Assignment: Extract the final stretch of the data: the line that contains "I need masks" and every line after it, unaltered, and no other lines.

Extracted records
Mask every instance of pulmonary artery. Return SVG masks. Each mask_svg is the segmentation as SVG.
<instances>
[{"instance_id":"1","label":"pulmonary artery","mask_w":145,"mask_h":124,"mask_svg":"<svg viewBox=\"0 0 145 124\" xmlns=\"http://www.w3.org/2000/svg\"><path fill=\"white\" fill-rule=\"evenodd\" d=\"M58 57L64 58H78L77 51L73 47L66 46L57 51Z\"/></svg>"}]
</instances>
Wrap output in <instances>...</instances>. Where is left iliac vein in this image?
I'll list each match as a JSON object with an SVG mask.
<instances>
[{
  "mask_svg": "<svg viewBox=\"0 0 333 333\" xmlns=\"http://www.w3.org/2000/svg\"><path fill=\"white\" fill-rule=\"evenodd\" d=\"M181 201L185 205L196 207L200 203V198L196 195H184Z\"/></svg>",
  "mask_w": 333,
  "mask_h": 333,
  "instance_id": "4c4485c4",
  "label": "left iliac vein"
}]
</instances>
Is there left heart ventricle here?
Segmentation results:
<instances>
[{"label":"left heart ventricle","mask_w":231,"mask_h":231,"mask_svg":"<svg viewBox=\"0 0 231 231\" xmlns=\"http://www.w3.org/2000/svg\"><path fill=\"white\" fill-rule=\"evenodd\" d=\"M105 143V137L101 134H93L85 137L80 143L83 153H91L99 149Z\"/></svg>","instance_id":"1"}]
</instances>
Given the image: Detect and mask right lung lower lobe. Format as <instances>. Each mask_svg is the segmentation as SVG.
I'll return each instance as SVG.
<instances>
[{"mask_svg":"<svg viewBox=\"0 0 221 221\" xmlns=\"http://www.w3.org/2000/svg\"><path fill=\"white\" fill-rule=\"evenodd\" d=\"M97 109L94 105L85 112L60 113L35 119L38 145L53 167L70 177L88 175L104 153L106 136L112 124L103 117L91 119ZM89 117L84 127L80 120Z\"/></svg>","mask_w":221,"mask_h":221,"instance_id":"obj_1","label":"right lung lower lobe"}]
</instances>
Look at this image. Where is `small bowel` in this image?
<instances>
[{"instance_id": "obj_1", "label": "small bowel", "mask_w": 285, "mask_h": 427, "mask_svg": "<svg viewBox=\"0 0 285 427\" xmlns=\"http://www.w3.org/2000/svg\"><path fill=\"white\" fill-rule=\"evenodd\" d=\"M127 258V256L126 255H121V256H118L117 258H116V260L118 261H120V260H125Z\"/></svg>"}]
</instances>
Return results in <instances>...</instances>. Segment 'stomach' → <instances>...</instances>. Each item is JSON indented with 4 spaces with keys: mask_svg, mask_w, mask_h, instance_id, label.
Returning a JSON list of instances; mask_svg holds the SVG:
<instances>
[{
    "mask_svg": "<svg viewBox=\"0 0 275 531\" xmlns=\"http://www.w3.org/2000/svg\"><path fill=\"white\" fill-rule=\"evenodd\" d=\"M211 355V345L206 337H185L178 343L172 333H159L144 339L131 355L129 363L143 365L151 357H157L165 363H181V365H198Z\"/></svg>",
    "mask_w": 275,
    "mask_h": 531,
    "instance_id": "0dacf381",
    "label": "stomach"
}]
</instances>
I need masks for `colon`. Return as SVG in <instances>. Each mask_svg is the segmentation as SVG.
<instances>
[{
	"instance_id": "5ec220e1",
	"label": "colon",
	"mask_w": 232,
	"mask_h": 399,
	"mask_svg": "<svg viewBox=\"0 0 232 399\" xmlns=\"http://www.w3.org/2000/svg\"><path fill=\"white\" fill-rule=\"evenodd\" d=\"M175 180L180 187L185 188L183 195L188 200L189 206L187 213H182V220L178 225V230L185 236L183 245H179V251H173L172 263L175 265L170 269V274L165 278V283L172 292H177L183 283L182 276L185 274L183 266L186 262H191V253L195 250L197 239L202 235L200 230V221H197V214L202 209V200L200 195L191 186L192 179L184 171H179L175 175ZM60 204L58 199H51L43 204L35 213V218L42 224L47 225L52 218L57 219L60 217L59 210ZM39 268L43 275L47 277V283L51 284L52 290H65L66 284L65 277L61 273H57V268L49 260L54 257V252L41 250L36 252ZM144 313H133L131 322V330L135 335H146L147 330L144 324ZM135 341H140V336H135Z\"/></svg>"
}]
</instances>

Reply:
I need masks for `colon`. Return as SVG in <instances>. Each mask_svg is the segmentation as SVG.
<instances>
[{
	"instance_id": "5ec220e1",
	"label": "colon",
	"mask_w": 232,
	"mask_h": 399,
	"mask_svg": "<svg viewBox=\"0 0 232 399\" xmlns=\"http://www.w3.org/2000/svg\"><path fill=\"white\" fill-rule=\"evenodd\" d=\"M175 180L180 187L185 188L183 195L188 200L189 206L187 213H182V220L178 225V230L185 236L183 245H179V251H173L172 263L175 265L170 269V274L165 278V283L172 292H177L183 283L182 276L185 274L183 266L186 262H191V253L195 250L197 239L202 235L200 230V221H197V214L202 209V200L200 195L191 186L192 179L184 171H179L175 175ZM60 204L58 199H51L43 204L35 213V218L42 224L47 225L52 218L57 219L60 217L59 210ZM39 268L43 275L47 277V283L51 284L52 290H65L66 284L65 277L61 273H57V268L49 260L54 257V252L41 250L36 252ZM144 313H133L131 322V330L135 335H146L147 330L144 324ZM135 341H140V336H135Z\"/></svg>"
}]
</instances>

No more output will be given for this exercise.